Oil prices closed in the bearish territory on Friday, falling for another session pressured by an unexpected rise in US crude and fuel inventories after investors took profits after the benchmarks touched seven-year highs earlier in the week.

Brent crude dropped 49 cents or 0.55 per cent to trade at $87.89 per barrel while the US West Texas Intermediate (WTI) lost 41 cents or 0.48 per cent to settle at $85.14 per barrel.

However, both crude benchmarks rose for a fifth week in a row, gaining around 2 per cent this week, showing that prices were up more than 10 per cent so far this year on concerns over tightening supplies.

The Energy Information Administration (EIA) reported the first US crude build since November in the week just as fuel inventories hit an 11-month high in the world’s largest oil consumer.

Crude inventories rose by 515,000 barrels in the week to January 14 to 413.8 million barrels, compared with analysts’ expectations of a 938,000-barrel drop.

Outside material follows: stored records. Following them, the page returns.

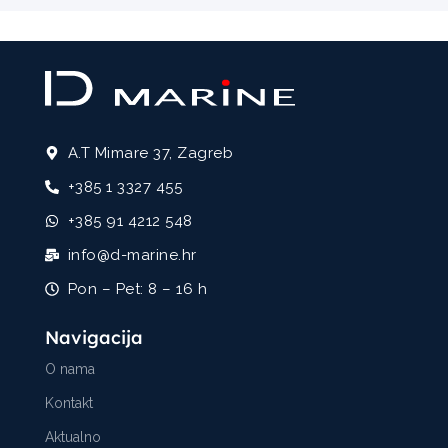
A.T Mimare 37, Zagreb
+385 1 3327 455
+385 91 4212 548
info@d-marine.hr
Pon – Pet: 8 – 16 h
Navigacija
O nama
Kontakt
Aktualno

Earlier in the week, both Brent and WTI rose to their highest levels since October 2014.

But the latest pullback happened due to a combination of pre-weekend profit-taking and the absence of fresh bullish catalysts.

Analysts also said they expect the current pressure on prices to be limited owing to supply concerns and rising demand.

Tensions in Eastern Europe and the Middle East are also heightening fears of supply disruption as top US and Russian diplomats made no major breakthrough at talks on Ukraine on Friday.

There was, however, an agreement to keep talking to try to resolve a crisis that has stoked fears of a military conflict.

Amid these, there are forecasts that prices will perform their best in recent times this year due to low spare OPEC+ capacity, low inventories and geopolitical tensions rising.

Analysts at Bank of America said they expect to see Brent at around $120 a barrel in mid-2022.

UBS expects crude oil demand to reach record highs this year and for Brent to trade in a range of $80-$90 a barrel for now.

Morgan Stanley has raised its Brent price forecast to $100 a barrel in the third quarter, up from its previous projection of $90.

Meanwhile, in the United States, energy firms cut oil rigs this week for the first time in 13 weeks.